SEP 30, 2025

Ancient Sponges Leave Chemical Clues in 541-Million-Year-Old Rocks

WRITTEN BY: Laurence Tognetti, MSc

What types of animals first existed on Earth long ago? This is what a recent study published in the Proceedings of the National Academy of Sciences hopes to address as a team of scientists investigated the chemical and physical compositions of the first animals on Earth. This study has the potential to help researchers better understand how early life formed on Earth and how life evolved to what we see today.

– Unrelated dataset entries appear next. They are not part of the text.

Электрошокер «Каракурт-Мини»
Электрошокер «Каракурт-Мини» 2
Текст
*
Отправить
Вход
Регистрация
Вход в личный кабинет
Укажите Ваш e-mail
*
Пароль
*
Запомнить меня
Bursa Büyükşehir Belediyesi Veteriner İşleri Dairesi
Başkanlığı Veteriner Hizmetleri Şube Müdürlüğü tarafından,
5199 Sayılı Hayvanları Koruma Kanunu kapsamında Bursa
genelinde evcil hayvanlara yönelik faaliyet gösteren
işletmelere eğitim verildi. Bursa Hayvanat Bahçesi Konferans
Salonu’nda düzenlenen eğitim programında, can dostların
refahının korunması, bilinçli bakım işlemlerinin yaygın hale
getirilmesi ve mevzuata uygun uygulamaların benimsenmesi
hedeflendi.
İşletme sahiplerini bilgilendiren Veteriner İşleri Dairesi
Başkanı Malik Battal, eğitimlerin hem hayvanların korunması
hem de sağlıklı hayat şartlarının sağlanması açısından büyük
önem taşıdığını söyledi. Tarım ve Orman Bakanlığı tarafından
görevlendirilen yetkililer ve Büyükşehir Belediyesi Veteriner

For the study, the researchers examined chemical fossil records estimated to be more than 541 million years old for evidence of what living organisms existed during that time. The researchers analyzed core samples obtained from around the world, including Siberia, western India, and Oman to better understand their chemical compositions. This study builds on a 2009 study from the same team of researchers that conducted the exact same research, but questions began to arise about their results. This most recent study reaffirms that first study regarding the first animals on Earth were likely sponges living in the oceans of ancient Earth.

“We don’t know exactly what these organisms would have looked like back then, but they absolutely would have lived in the ocean, they would have been soft-bodied, and we presume they didn’t have a silica skeleton,” said Dr. Roger Summons, who is a Schlumberger Professor of Geobiology Emeritus at the Massachusetts Institute of Technology and a co-author on the study.

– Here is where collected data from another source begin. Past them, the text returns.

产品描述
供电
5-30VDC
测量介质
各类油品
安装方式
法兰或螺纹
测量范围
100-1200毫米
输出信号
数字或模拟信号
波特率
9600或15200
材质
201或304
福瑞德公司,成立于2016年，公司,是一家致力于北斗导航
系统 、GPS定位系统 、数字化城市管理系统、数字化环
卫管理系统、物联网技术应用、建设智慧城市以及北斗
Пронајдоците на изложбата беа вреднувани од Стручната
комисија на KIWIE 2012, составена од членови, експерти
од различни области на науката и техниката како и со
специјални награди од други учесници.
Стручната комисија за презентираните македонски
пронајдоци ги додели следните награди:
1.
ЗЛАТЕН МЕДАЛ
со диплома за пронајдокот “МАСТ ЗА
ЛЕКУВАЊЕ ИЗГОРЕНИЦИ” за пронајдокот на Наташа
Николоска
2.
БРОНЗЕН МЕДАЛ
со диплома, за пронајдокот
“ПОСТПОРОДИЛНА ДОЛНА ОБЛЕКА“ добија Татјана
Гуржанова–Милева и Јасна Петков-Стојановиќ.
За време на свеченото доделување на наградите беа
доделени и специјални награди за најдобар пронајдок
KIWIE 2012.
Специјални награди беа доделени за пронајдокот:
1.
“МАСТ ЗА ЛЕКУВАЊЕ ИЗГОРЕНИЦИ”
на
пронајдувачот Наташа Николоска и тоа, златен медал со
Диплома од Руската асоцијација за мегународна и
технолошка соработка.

Scientists estimate that the first lifeforms appeared on the Earth between 4.3 and 3.8 billion years ago. However, due to the Earth’s geological processes, specifically plate tectonics, obtaining fossils from this period is incredibly rare. Therefore, studies like this demonstrate that fossils only a tenth the age of the Earth can help scientists better understand the formation and evolution of life on our planet.

What new discoveries about the first animals on Earth will researchers make in the coming years and decades? Only time will tell, and this is why we science!

As always, keep doing science & keep looking up!